Which lines below hold the word "Ferrari"? Copy all of them.
[Source material Boundary: Start]
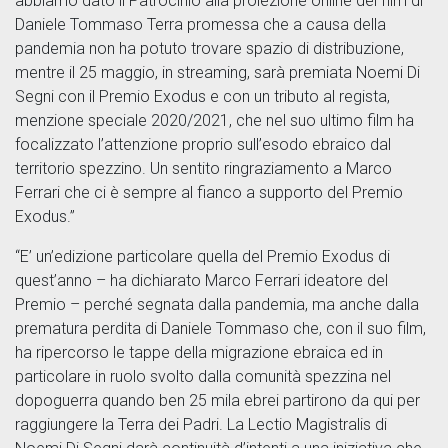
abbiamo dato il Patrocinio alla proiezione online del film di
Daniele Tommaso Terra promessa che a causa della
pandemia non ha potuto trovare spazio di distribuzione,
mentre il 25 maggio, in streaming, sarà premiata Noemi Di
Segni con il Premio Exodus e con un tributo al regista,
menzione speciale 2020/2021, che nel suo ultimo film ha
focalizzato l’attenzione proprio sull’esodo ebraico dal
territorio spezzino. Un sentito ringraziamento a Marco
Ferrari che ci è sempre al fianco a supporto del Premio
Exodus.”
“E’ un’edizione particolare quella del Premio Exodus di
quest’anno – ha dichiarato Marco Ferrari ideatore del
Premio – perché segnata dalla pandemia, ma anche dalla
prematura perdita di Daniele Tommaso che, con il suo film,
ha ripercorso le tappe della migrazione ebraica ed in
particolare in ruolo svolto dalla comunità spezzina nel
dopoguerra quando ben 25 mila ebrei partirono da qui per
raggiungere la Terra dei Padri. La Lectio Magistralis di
[Source material Boundary: End]
Task answer:
Ferrari che ci è sempre al fianco a supporto del Premio
quest’anno – ha dichiarato Marco Ferrari ideatore del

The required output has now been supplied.